Smith compares the process of understanding these kids to research on cancer: Researchers found that cells become cancerous after a sequence of failures strips away layers of defenses and disease-fighting strategies. Violence in kids is similarly a complex process that builds over time. Some of these kids who appear to be normal may just be going through the motions in order to fit in; they aren't necessarily feeling normal or good about anything. If a kid gives off any signals, or even warns someone that he might explode, people tend to look the other way—-as many people have admitted in the aftermath of some of the school killings. It's also true that people just don't pay attention: While adults who knew school killer Andrew Golden from Jonesboro as a nice kid, those who played with him realized that he could be quite vicious.

School killers stand out from other types of kids who resort to violence; they're not like gang members, young drug dealers, kids from violent homes, or fledgling psychopaths. They possess different motives and different traits.

"There are a number of characteristics that one can spot in a potentially violent kid," says Smith. "Some are obvious, such as talking constantly about harming others and making direct threats such as 'I want to kill my principal.' Direct threats are more likely to be acted out on than indirect ones such as 'I feel like killing someone.' Other recognizable traits are high self-esteem. Suburban kids who kill often are narcissistic and talk about how great they are. They tend to believe others have no rights. They are easily offended if they believe they are being judged. These violent kids may also do other things such as torture animals or siblings, talk about death and have a fascination with guns beyond what is normal for adolescent boys."

Another conspicuous trait is the feeling of entitlement. "School killers feel entitled to be treated well and they react angrily when they are rejected. A majority of violent kids at school admit that 'school feels like a jail sentence.' They feel the rules are unfair—there is one set of rules for the popular kids and another set of rules for the unpopular or the rejected. They almost exclusively feel that other students—and teachers—pick on them or bully them."
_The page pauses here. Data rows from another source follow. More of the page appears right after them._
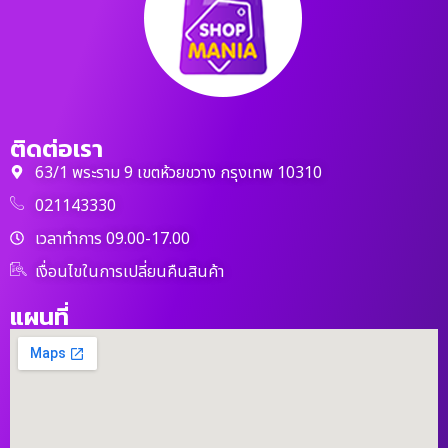
ติดต่อเรา
63/1 พระราม 9 เขตห้วยขวาง กรุงเทพ 10310
021143330
เวลาทำการ 09.00-17.00
เงื่อนไขในการเปลี่ยนคืนสินค้า
แผนที่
Kids who kill usually are at their wit's end. "They want the world to know how angry they are and how unjust it has been to them," Smith explains. "Often they have obsessive thoughts and turn these thoughts over and over in their heads. If some intervention occurs such as therapy or a peer or adult who can neutralize such thoughts, the child may not act on his impulses. But if a kid who already has a predisposition to become violent starts to have distorted thinking and a sense that society owes him happiness, and no one intervenes, the child is likely to do something destructive."

Susan Smith mugshot (AP)
Susan Smith mugshot (AP)

There's also a problem of more girls getting violent, although Smith finds that violent girls are different from violent boys. "Violent girls tend to be less direct about their feelings of anger because it is less socially acceptable. A girl who is depressed might talk about harming herself whereas an angry boy will often talk about harming others. A girl might hire a hitman or have her boyfriend commit a killing for her and then feign innocence. Or as Susan Smith did, a female might say that she was trying to kill herself but was actually attempting to kill someone else (in Smith's case, her children).